Tuesday, April 28, 2015

After Anzac Day

I don't know who wrote the speech delivered by John Key at Gallipoli on Saturday, but they did a superb job. Steadily focused on what happened there 100 years ago, recognising that it was an invasion ending in defeat, thanking the Turks for their generous friendship. Carefully avoiding the foolish, false cliches that have persisted in surfacing all too often in recent weeks, such as the claim that the First World War was about "fighting for our freedom". And above all, stressing that:
"while this was a place of courage and heroism and duty, it was also a place of fear and waste and loss ... a place of unspeakable suffering on both sides of the fighting." 

I didn't go to the parade through Wellington last Friday. To me it seemed too much like boys' obsessive war games - look, real uniforms and trucks! (Or at least meticulous recreations of them.) I saw it as far too likely to conjure up the jaunty enthusiasm of those early weeks, when men were waved off to war by oblivious crowds convinced they would be triumphing home by Christmas. 

But it's always more complicated than it seems, and that certainly wasn't true for everyone watching last Friday, any more than it mulst have been back in 1915. A friend who was there told me what she saw: a middle aged woman with tears in her eyes as the young volunteers marched past in their stiff, scratchy khaki. "My great-uncle was only eighteen," she was saying. "He must have looked just like that."

Harvey was born in 1934. He grew up convinced that he, too, would have to go off overseas, like the two waves of men before him, to fight and quite possibly die at his country's bidding - if not in battle, then in the long aftermath of war, as his apparently strong stepfather had done at the age of 59. From the few stories Dick had told him, he knew only too well what a shambles war usually was.

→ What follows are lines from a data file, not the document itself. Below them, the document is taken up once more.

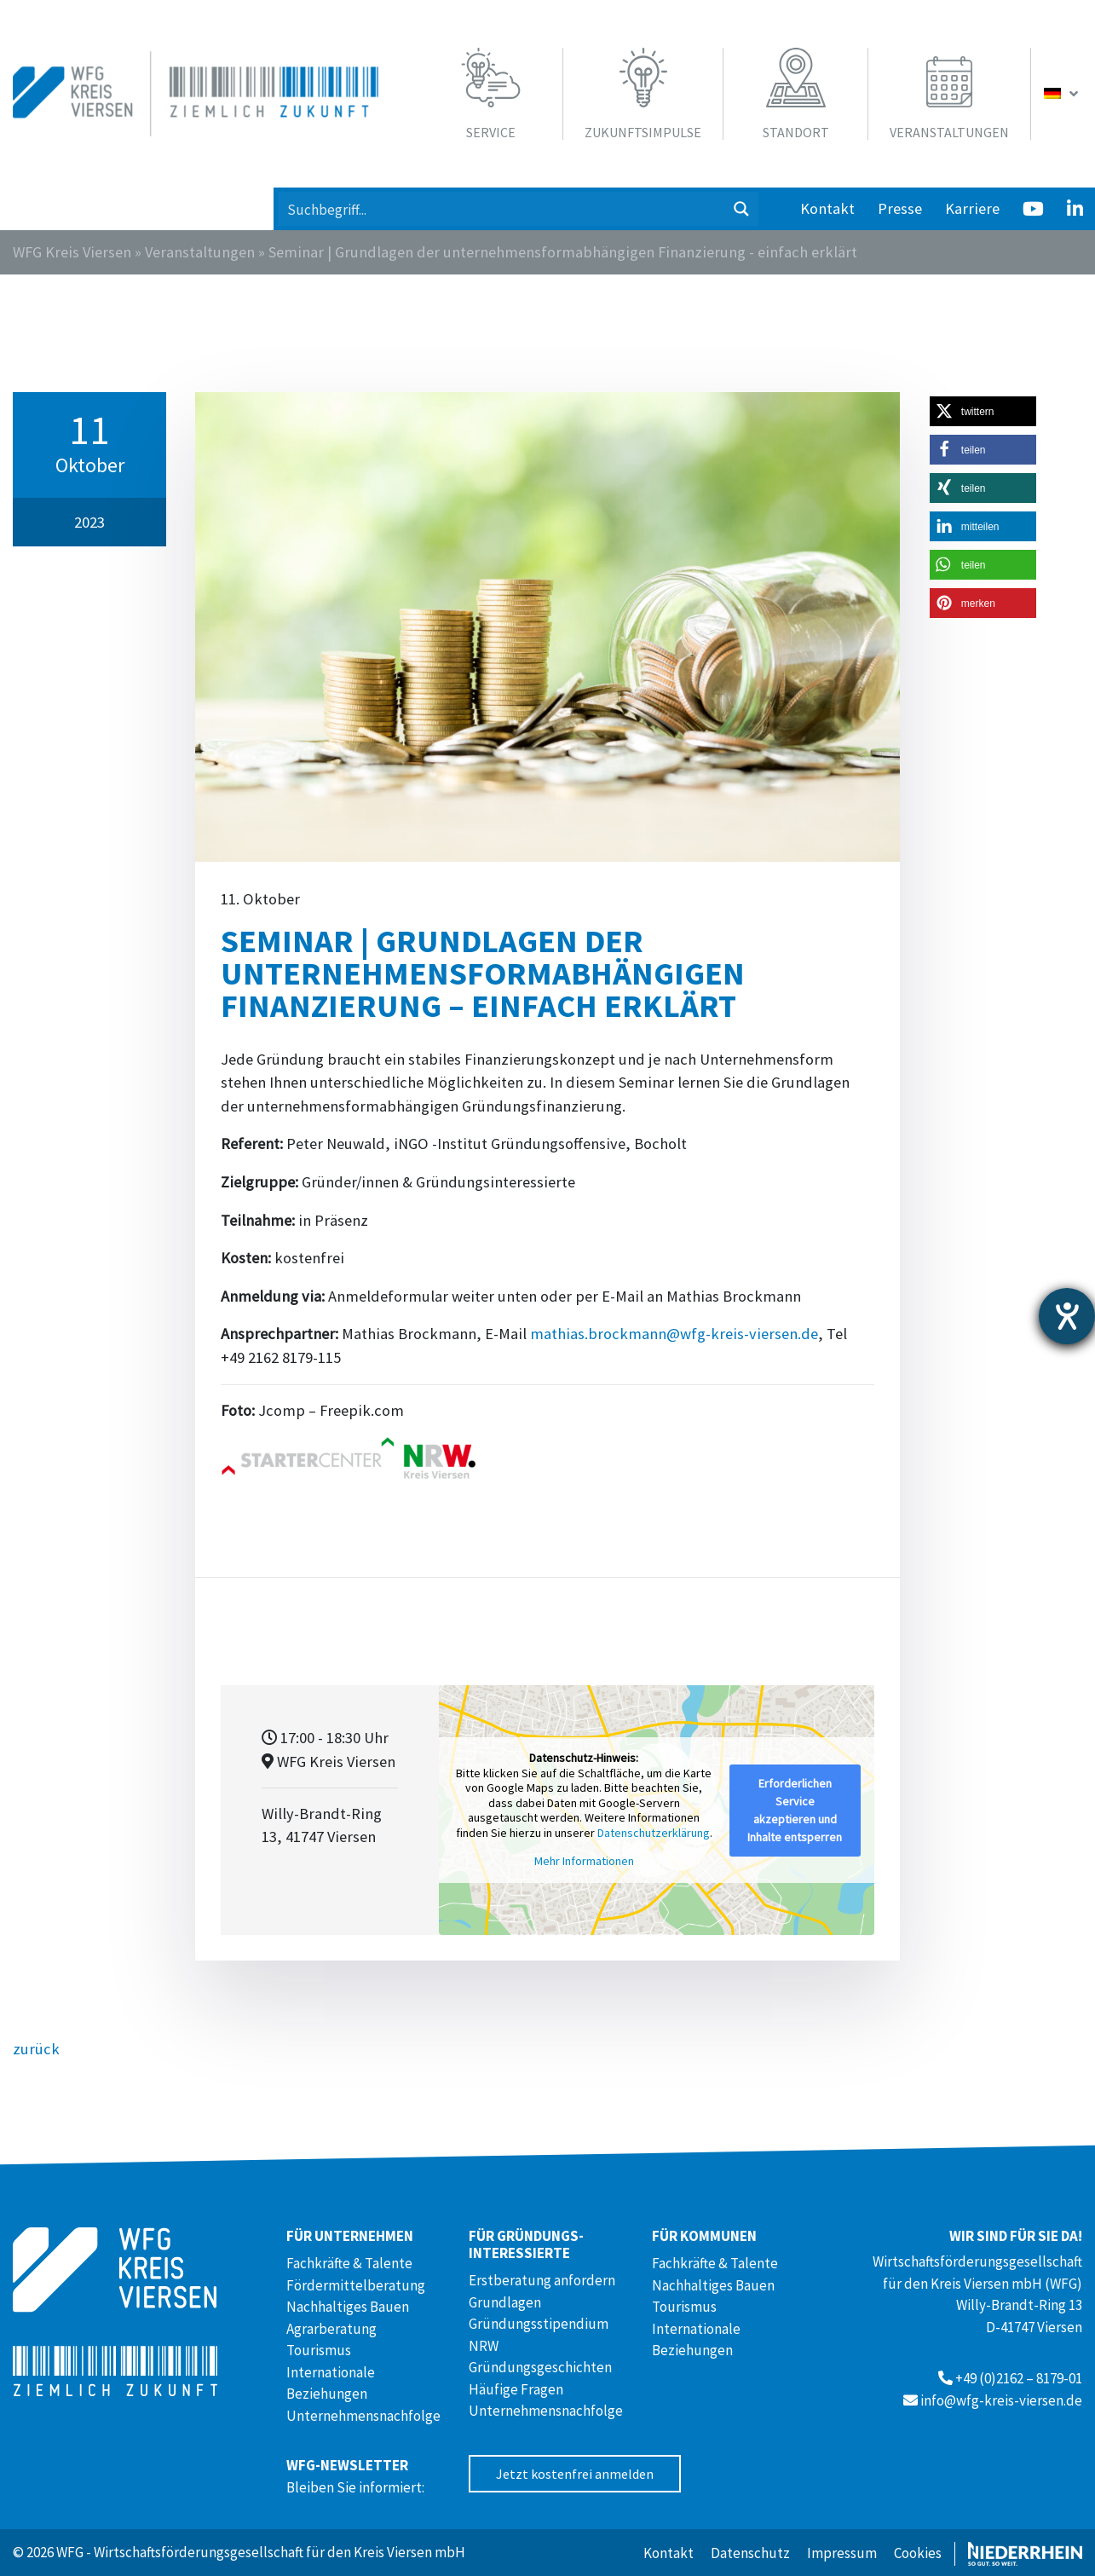 The height and width of the screenshot is (2576, 1095). What do you see at coordinates (72, 252) in the screenshot?
I see `WFG Kreis Viersen` at bounding box center [72, 252].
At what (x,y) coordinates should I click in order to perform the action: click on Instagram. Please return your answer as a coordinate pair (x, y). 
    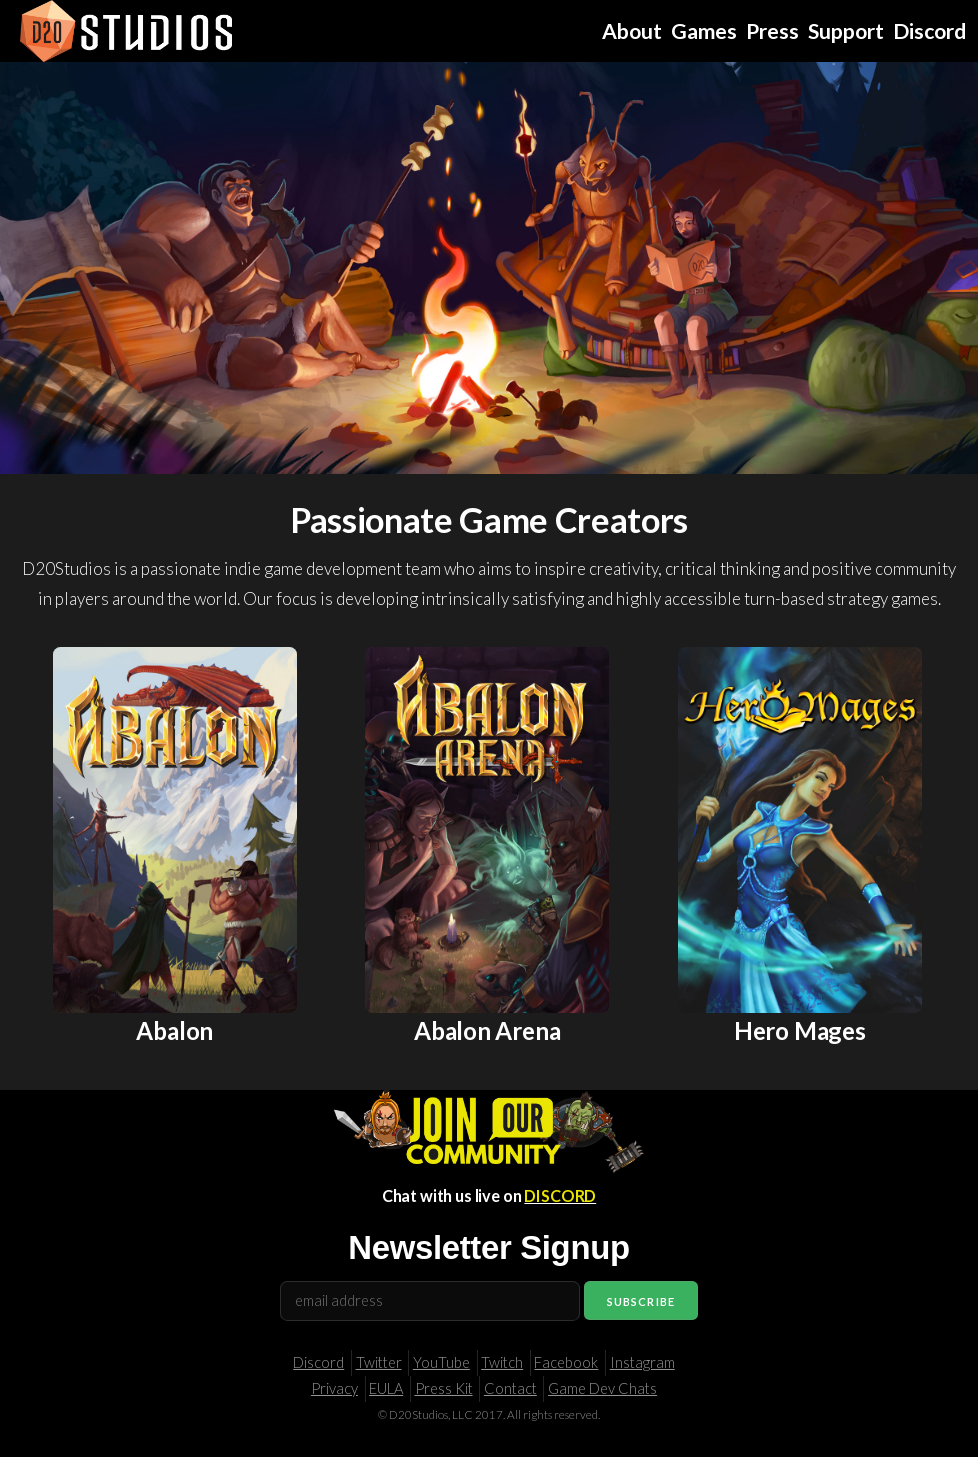     Looking at the image, I should click on (642, 1362).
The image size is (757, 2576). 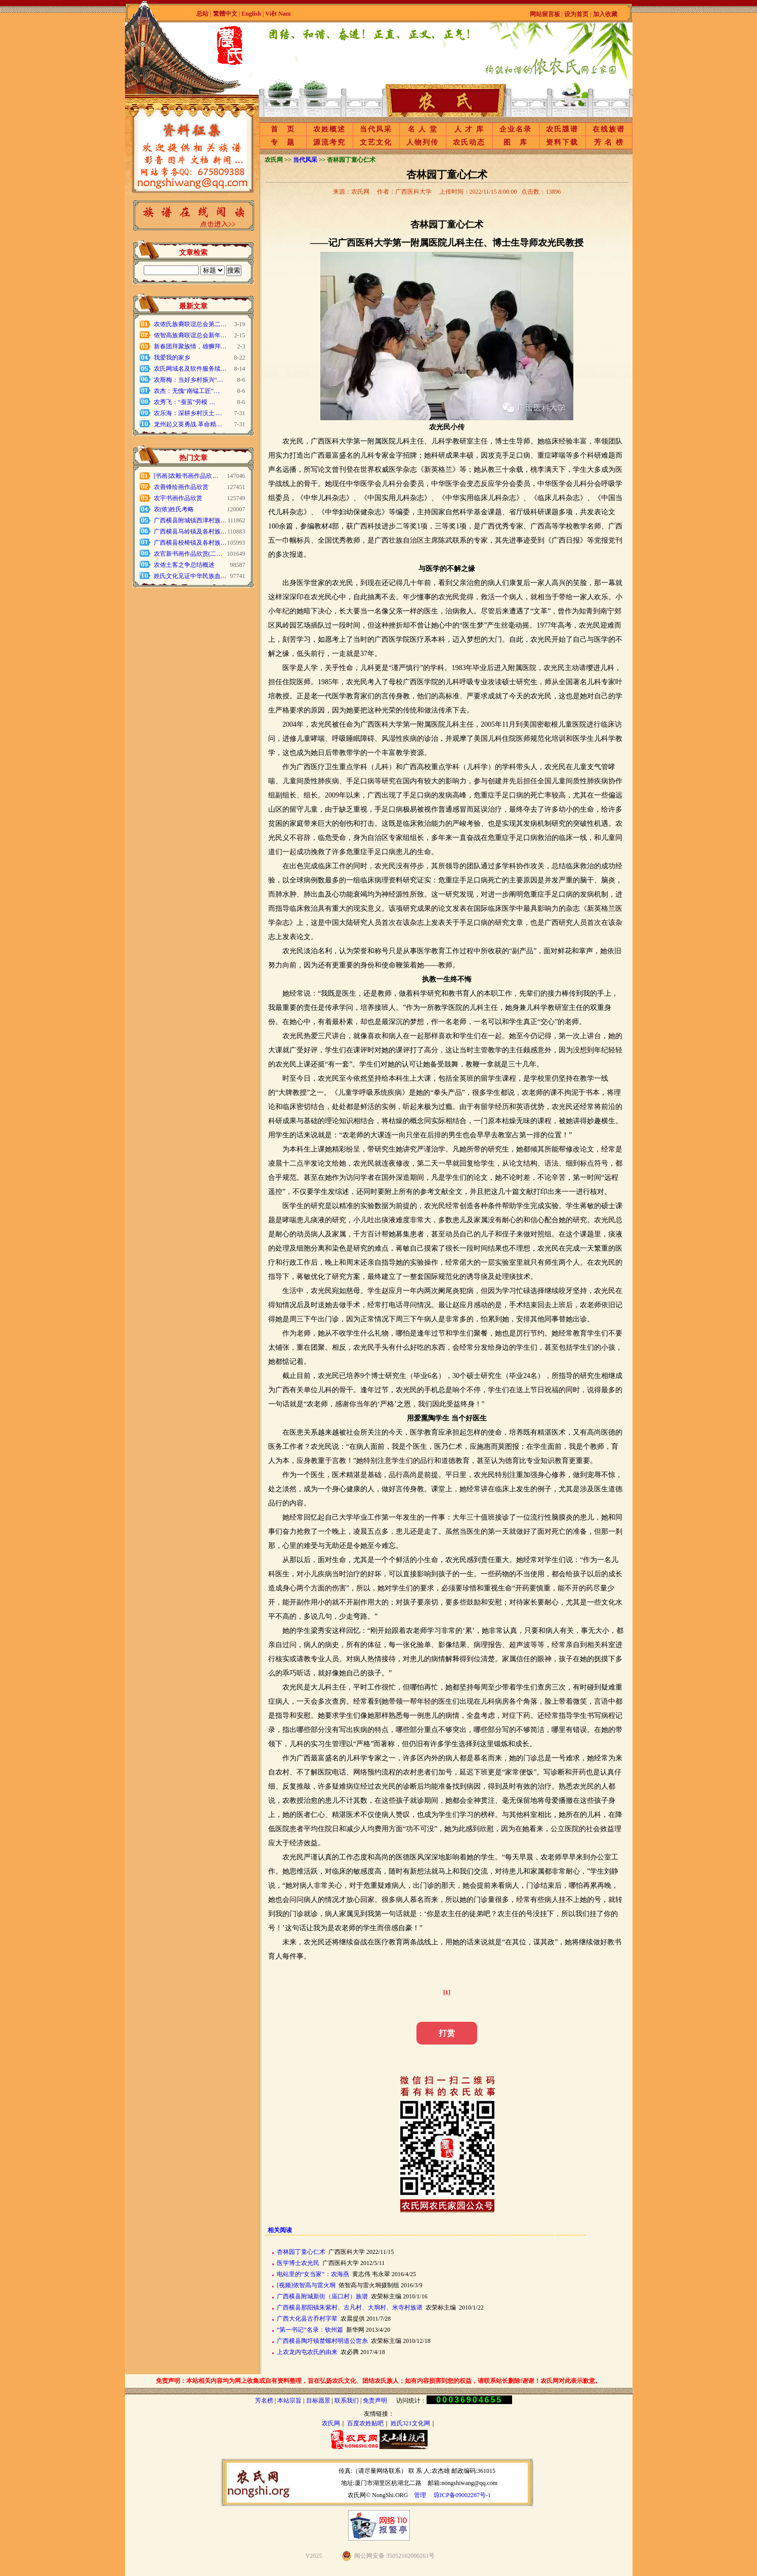 I want to click on 农姓概述, so click(x=329, y=129).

When Suez erupted, he thought, "this is it." But he was lucky, he lived out his 76 years in peace. 

When the commemoration came at 10 am on Saturday on the radio, I thought of the mothers. Unlike me, they lost their sons - and sometimes their daughters - alongside so many others, and supposedly for good cause. But I don't think that would have made it any less searing a loss. 

       August 1914

       What in our lives is burnt
       In the fire of this?
       The heart's dear granary?
       The much we shall miss?

       Three lives hath one life –
       Iron, honey, gold.
       The gold, the honey gone –
        Left is the hard and cold.

        Iron are our lives
        Molten right through our youth.
        A burnt space through ripe fields,
        A fair mouth’s broken tooth.